Structural basis of BMP signaling inhibition by Noggin, a novel twelve-membered cystine knot protein.

Abstract

The activity of bone morphogenetic proteins (BMPs) is regulated extracellularly by several families of secreted, negatively-acting factors. These BMP antagonists participate in the control of a diverse range of embryonic processes, such as establishment of the dorsal-ventral axis, neural induction, and formation of joints in the developing skeletal system. The ongoing process of neurogenesis in the adult brain also requires inhibition of BMP ligand activity. To date, the three-dimensional structures of these antagonists as well as the nature of their interaction with ligand have remained unknown. Toward that end, we have determined the crystal structure of the antagonist Noggin bound to BMP-7. The complex of the two homodimeric proteins was preformed, isolated by size exclusion chromatography, and crystallized at neutral pH. To probe the molecular interface of the complex and to quantitate the activity of a human mutant form, variant Noggin proteins were produced and their binding affinities were measured in vitro. The correlation between binding affinity and biological activity was examined with Noggin-soaked beads implanted in the developing chick limb bud. The structure of the complex reveals that Noggin inhibits BMP signaling by blocking the binding sites of both types of receptors (Type I and Type II), mimicking their modes of binding.
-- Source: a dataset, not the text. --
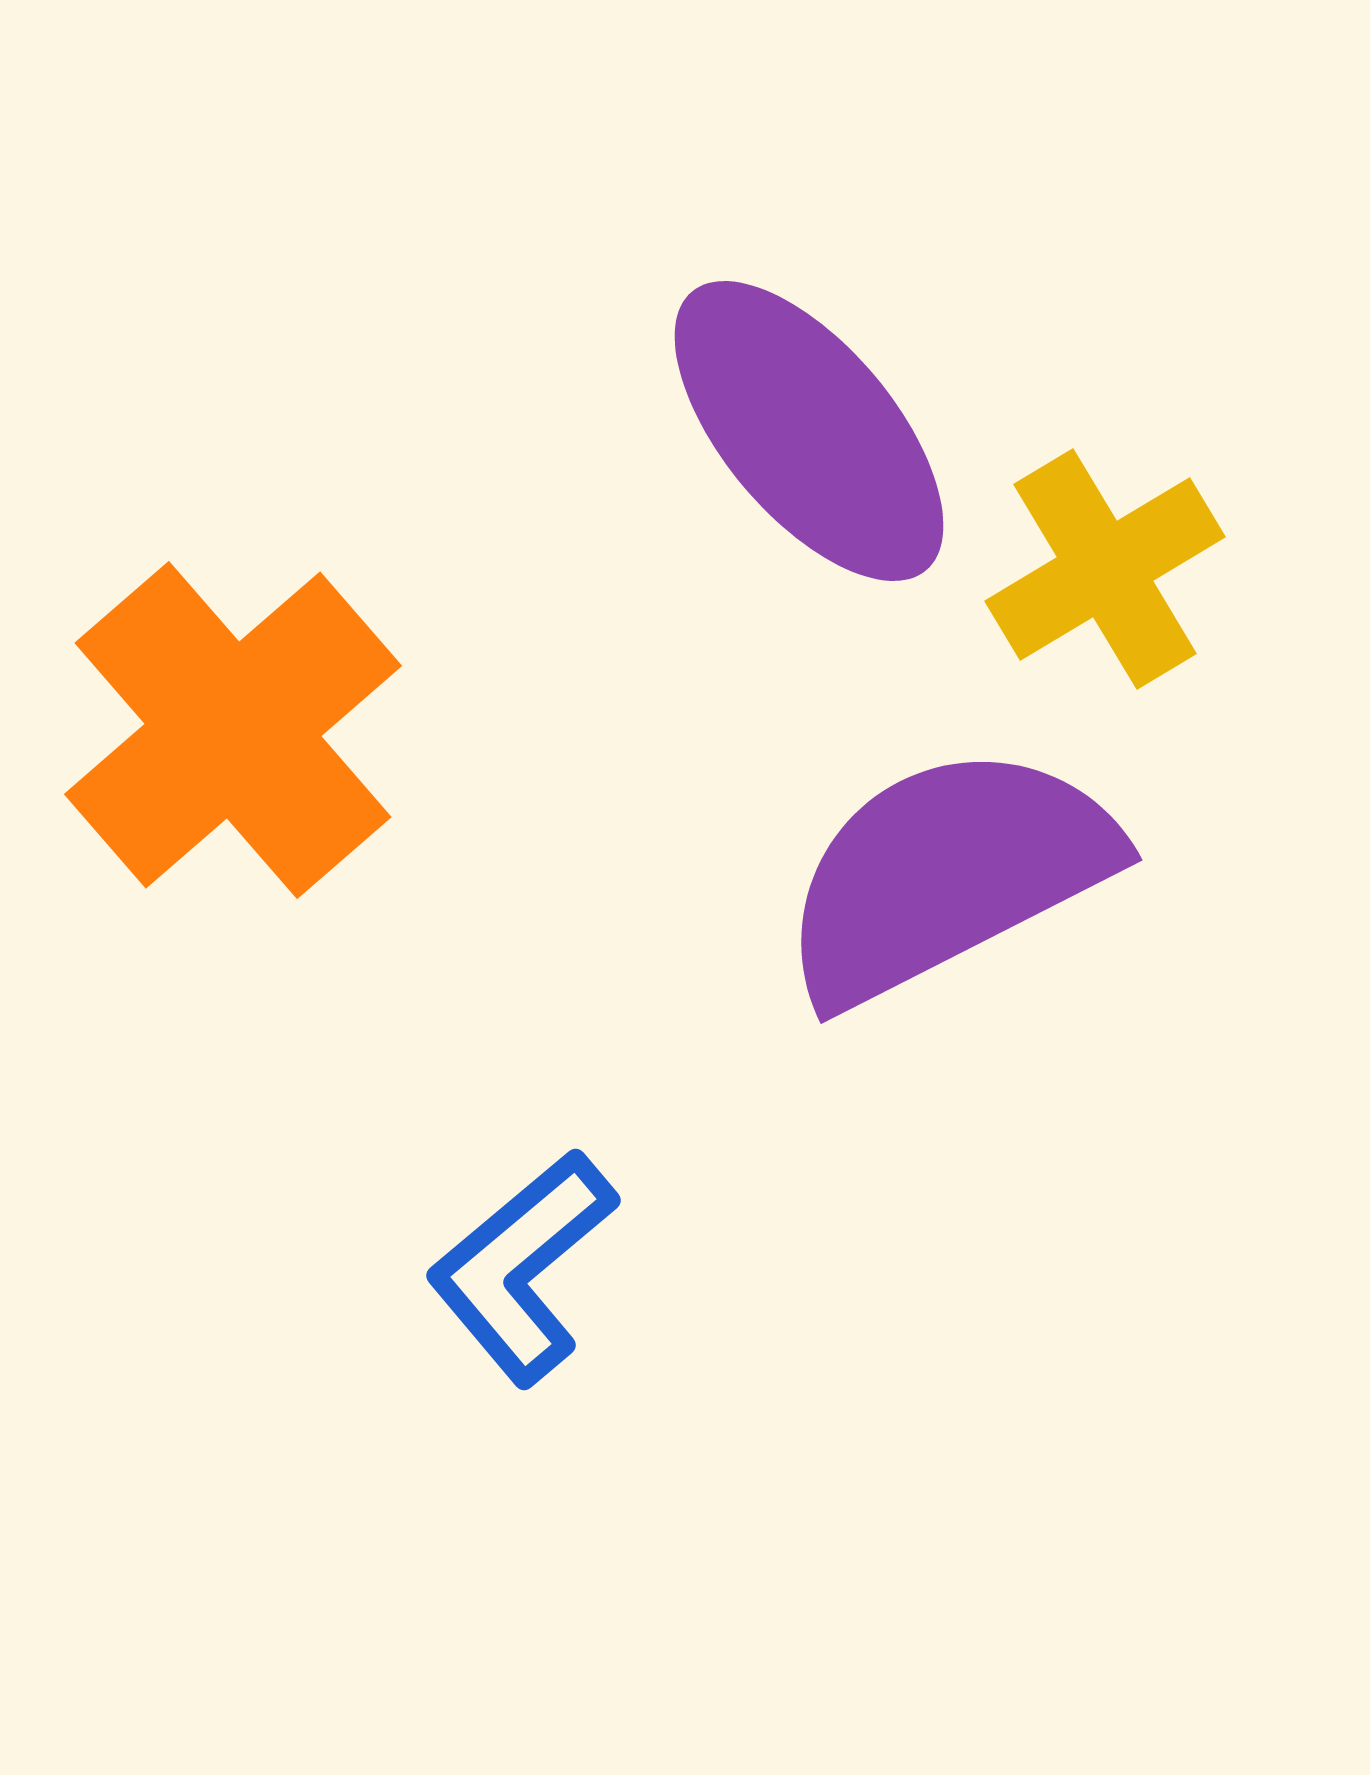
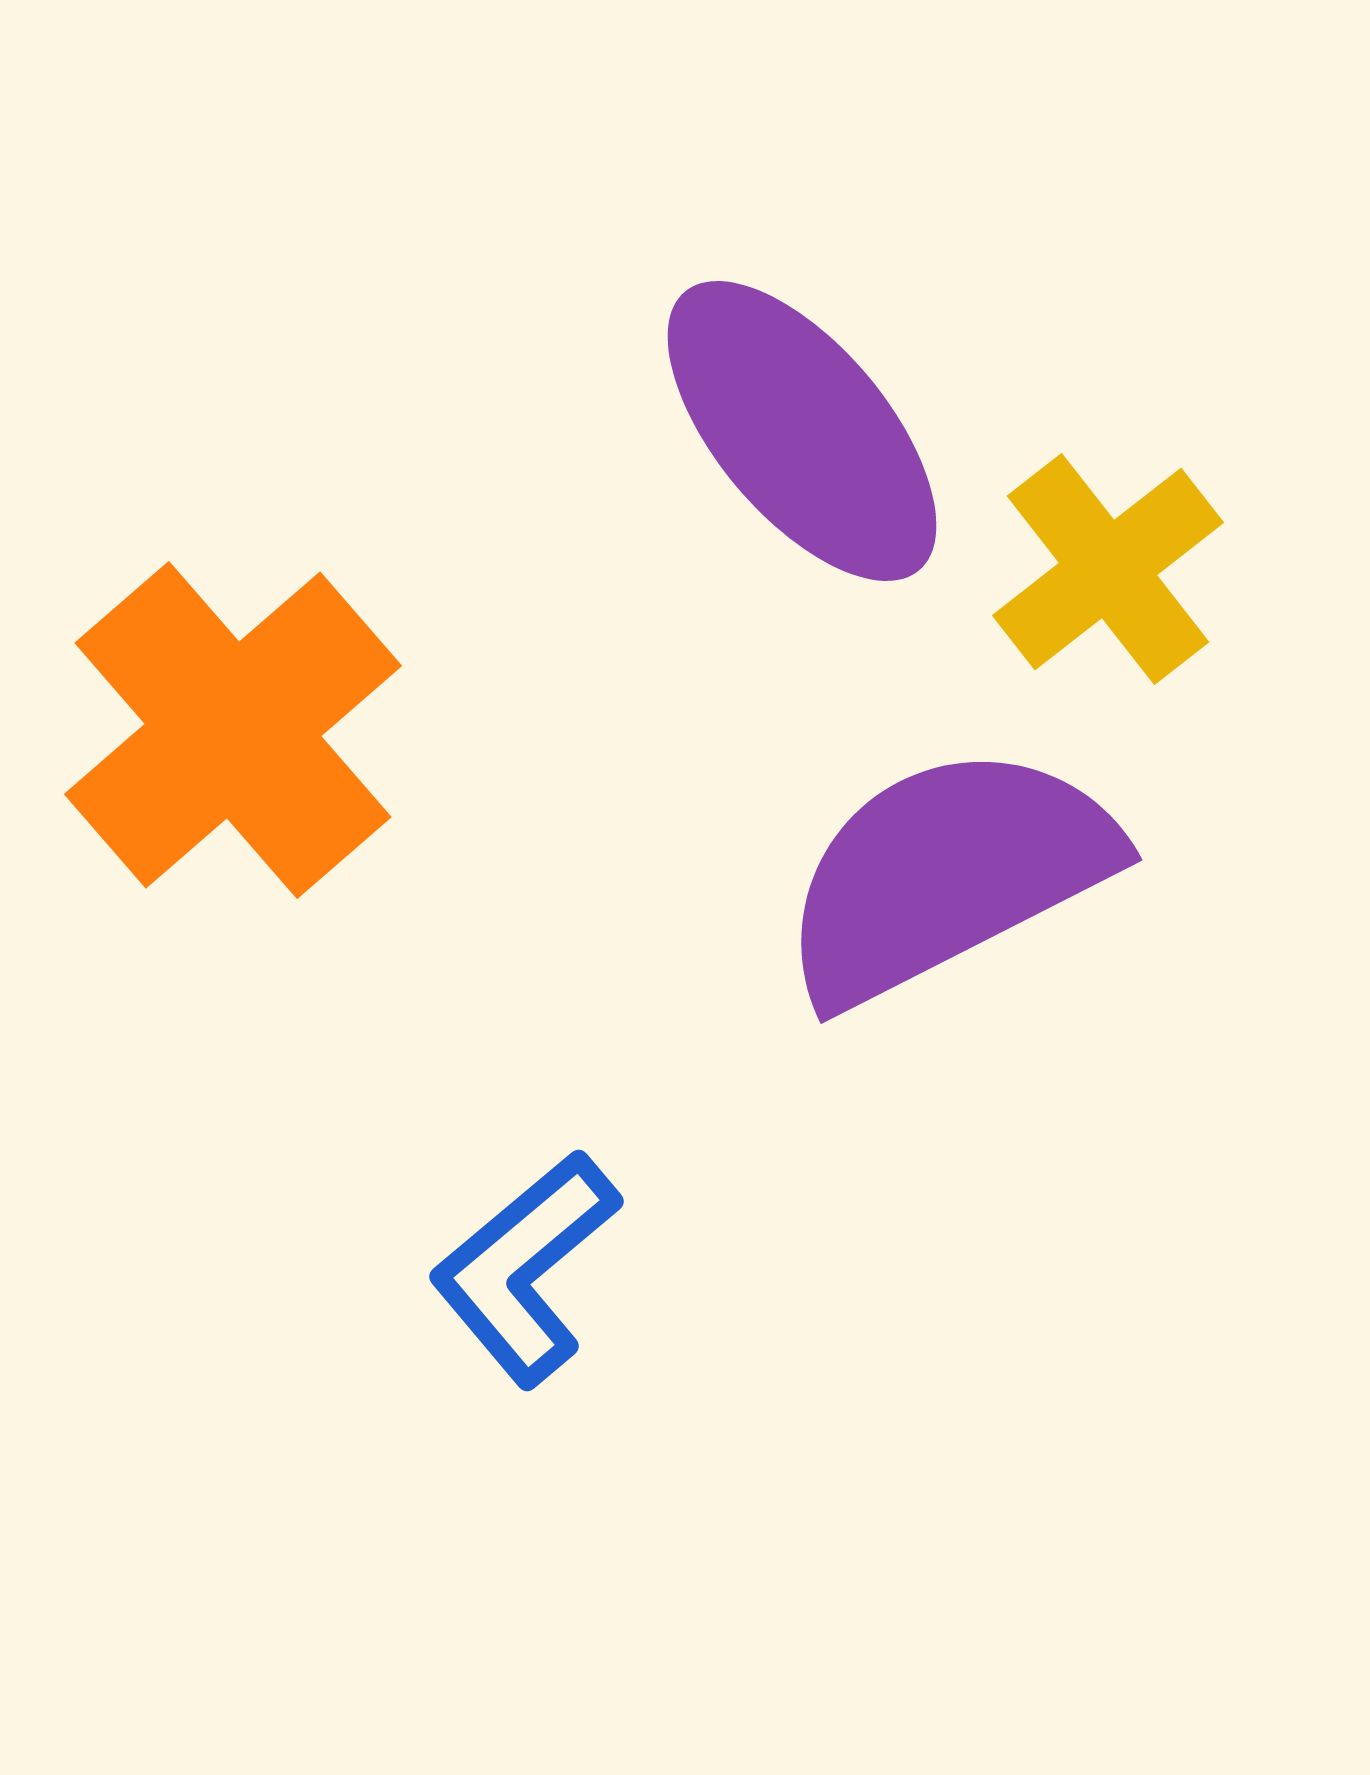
purple ellipse: moved 7 px left
yellow cross: moved 3 px right; rotated 7 degrees counterclockwise
blue L-shape: moved 3 px right, 1 px down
The affinity of Noggin variants for BMP-7 correlated well with the inhibition of BMP-induced chondrogenesis in the chick limb bud, confirming that Noggin acts by sequestering the ligand in an inactive state. Interestingly, the scaffold of Noggin was found to contain a cystine knot topology and protein fold similar to that of BMPs, indicating that ligand and antagonist may have evolved from a common ancestral gene.